> _What is required_: From the records below, copy every line that contains the word "комментарий".

> _The data_:
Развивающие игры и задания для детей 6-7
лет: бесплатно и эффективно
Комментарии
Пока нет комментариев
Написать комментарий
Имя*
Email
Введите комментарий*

> _Reply to the exercise_:
Написать комментарий
Введите комментарий*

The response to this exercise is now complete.